• **Your goal**:
Under this line are the records; write out word for word the part that begins at the line containing "Promo (78, 241)" and ends at the line containing "IR A CINAIC (141, 137)", and no more.
:: Listed entries ::
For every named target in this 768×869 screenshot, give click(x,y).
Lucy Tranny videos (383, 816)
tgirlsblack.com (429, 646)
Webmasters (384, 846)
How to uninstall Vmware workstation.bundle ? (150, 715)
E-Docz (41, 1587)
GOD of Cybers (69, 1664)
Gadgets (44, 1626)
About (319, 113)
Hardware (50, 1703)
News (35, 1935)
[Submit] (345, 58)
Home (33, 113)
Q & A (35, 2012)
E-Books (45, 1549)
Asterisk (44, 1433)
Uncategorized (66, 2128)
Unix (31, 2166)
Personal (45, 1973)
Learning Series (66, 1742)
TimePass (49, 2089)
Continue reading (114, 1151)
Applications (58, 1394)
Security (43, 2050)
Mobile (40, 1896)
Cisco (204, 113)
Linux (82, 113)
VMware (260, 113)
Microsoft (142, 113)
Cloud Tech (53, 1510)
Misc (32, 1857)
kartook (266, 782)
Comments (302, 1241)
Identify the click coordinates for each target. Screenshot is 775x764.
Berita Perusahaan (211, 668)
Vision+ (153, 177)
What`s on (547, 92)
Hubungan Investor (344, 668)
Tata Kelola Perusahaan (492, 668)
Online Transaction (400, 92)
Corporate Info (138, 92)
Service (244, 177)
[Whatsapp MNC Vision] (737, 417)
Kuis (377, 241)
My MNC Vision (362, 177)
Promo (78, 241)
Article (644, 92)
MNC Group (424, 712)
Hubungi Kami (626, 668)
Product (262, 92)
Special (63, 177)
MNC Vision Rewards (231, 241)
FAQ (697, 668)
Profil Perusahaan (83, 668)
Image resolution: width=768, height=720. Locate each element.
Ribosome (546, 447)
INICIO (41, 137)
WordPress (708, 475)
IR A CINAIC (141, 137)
:::
:: Listed entries ::
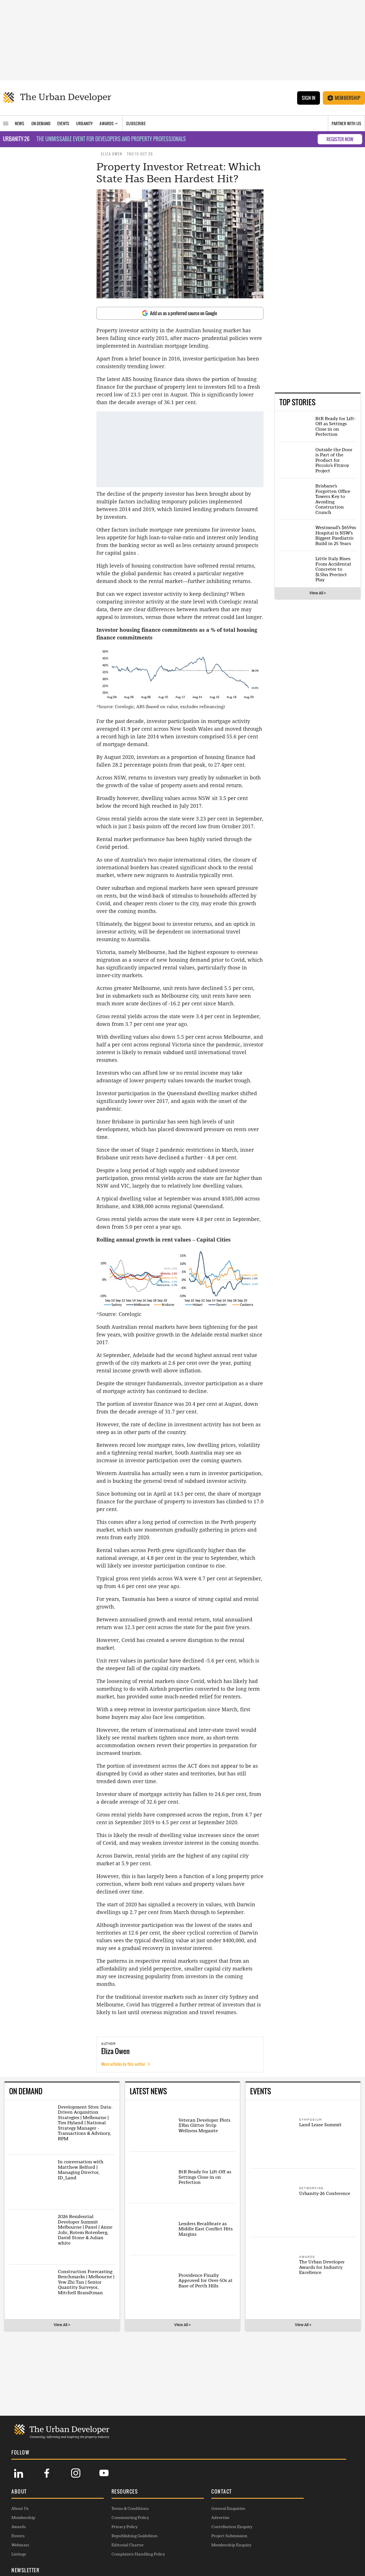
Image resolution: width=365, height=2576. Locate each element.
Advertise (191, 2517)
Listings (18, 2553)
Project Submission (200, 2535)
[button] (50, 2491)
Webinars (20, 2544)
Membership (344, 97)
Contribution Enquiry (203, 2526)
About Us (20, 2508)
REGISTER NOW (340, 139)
:::
:: Listed entries ::
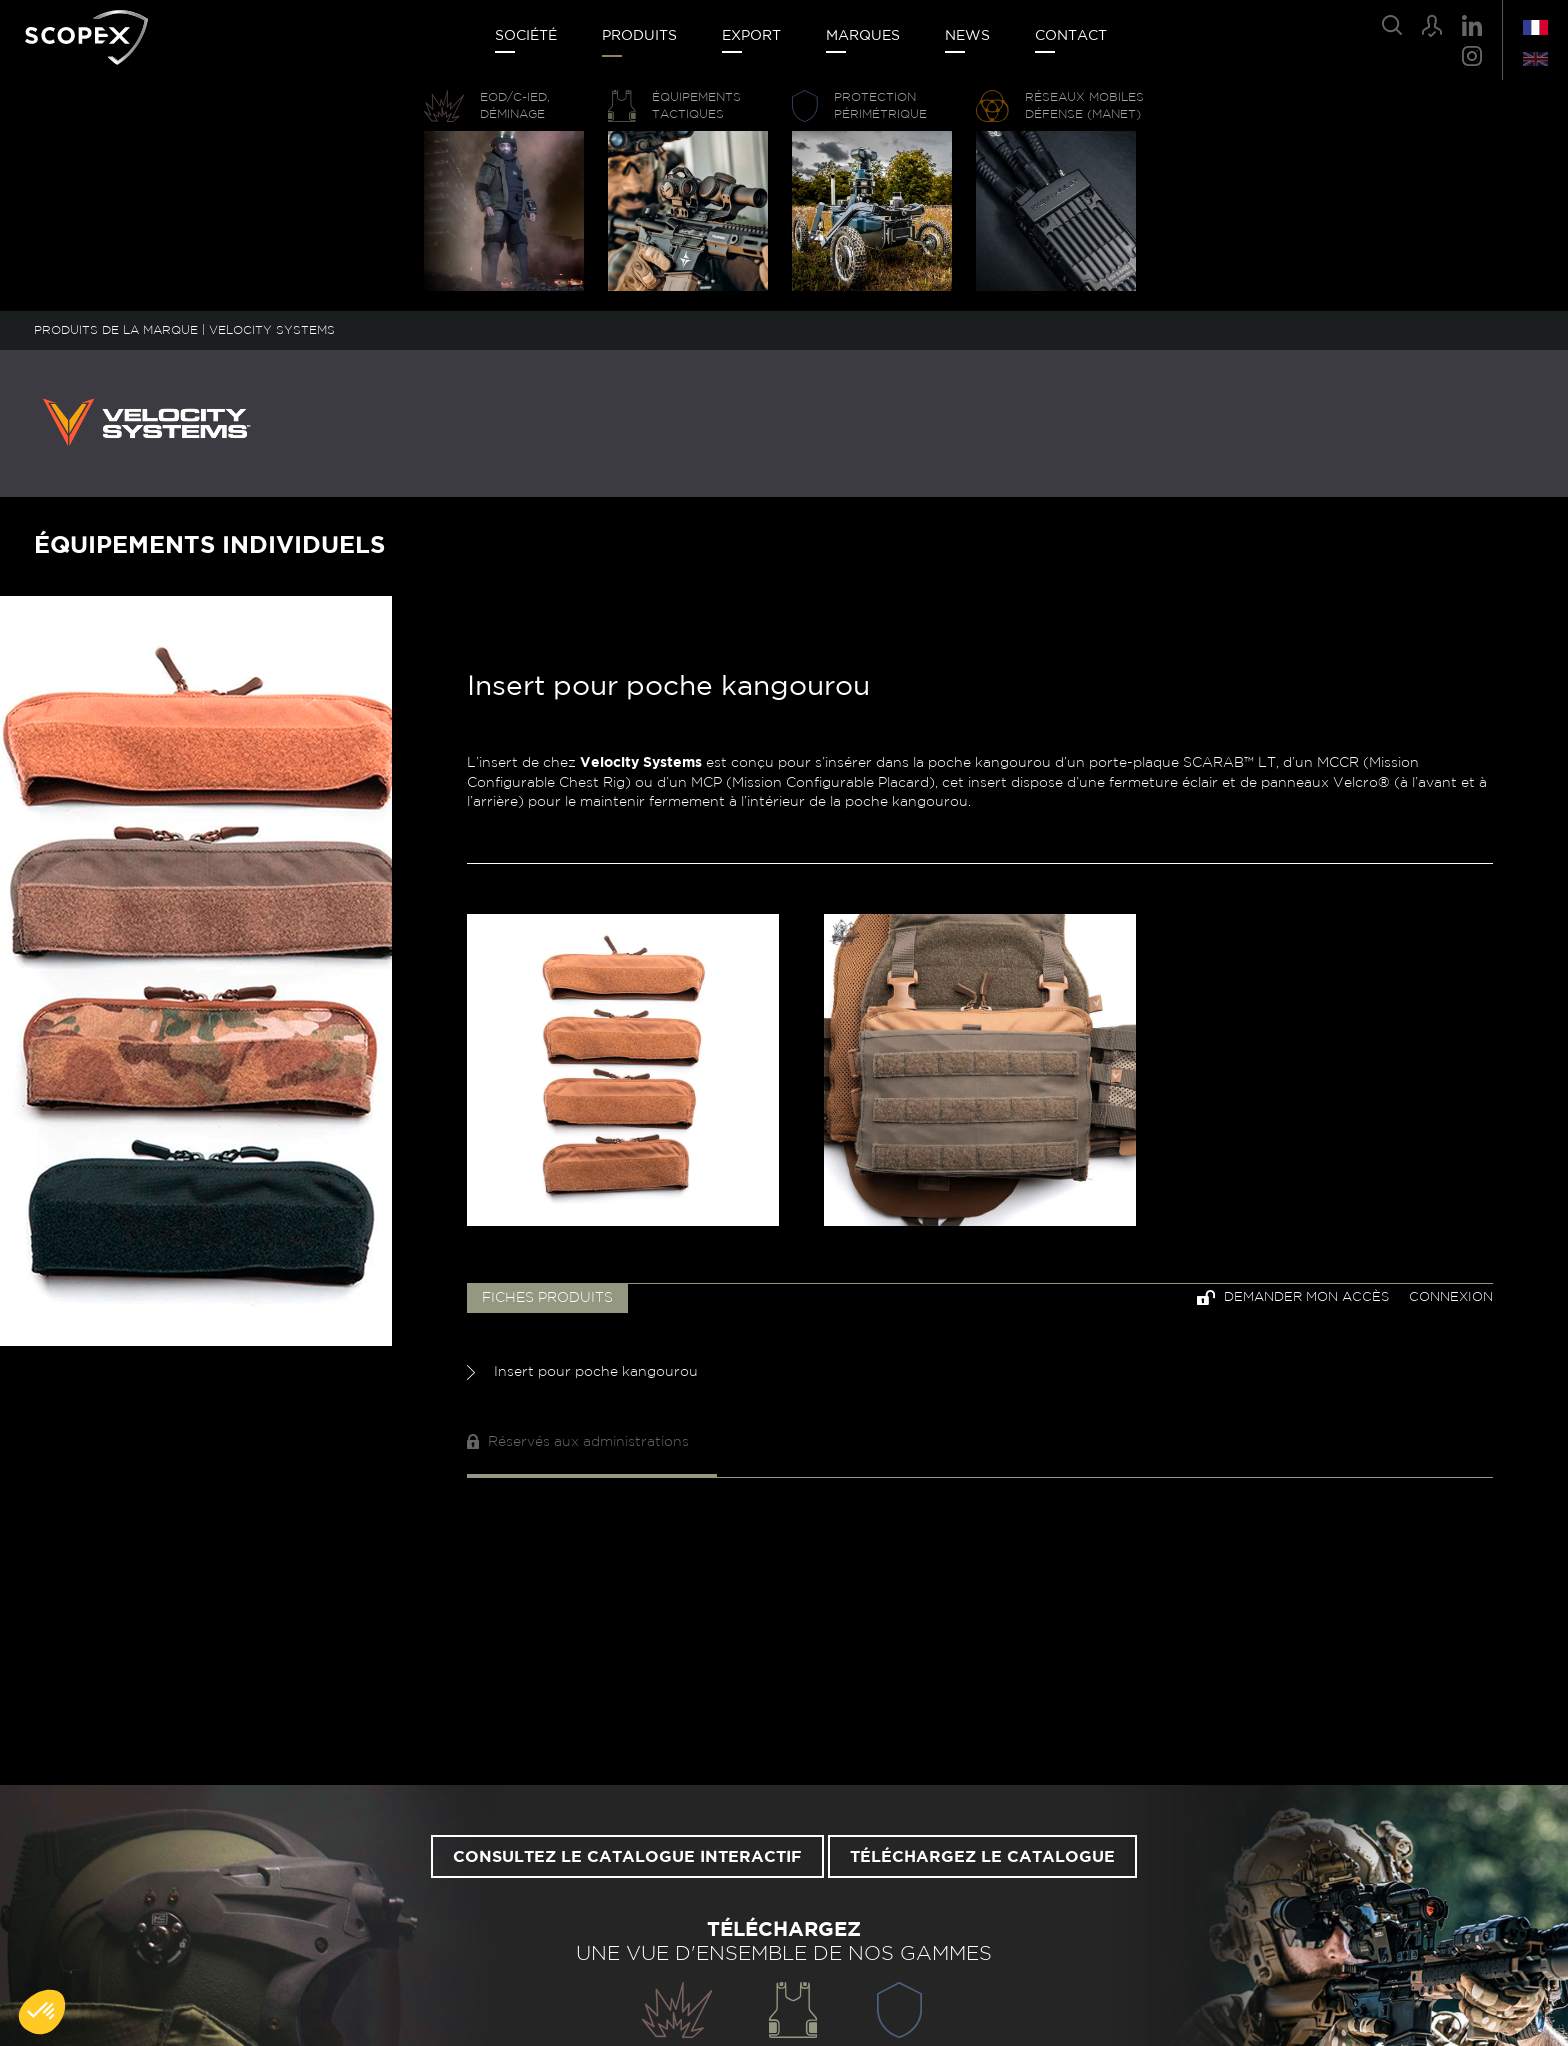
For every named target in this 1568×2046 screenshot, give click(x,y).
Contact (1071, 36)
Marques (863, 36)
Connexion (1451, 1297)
:::
• **Exercise solution**:
Promo (78, 241)
Article (644, 92)
MNC Group (424, 712)
Hubungi Kami (626, 668)
Product (262, 92)
Special (63, 177)
MNC Vision Rewards (231, 241)
FAQ (697, 668)
Profil Perusahaan (83, 668)
Image resolution: width=768, height=720. Locate each element.
Ribosome (546, 447)
INICIO (41, 137)
WordPress (708, 475)
IR A CINAIC (141, 137)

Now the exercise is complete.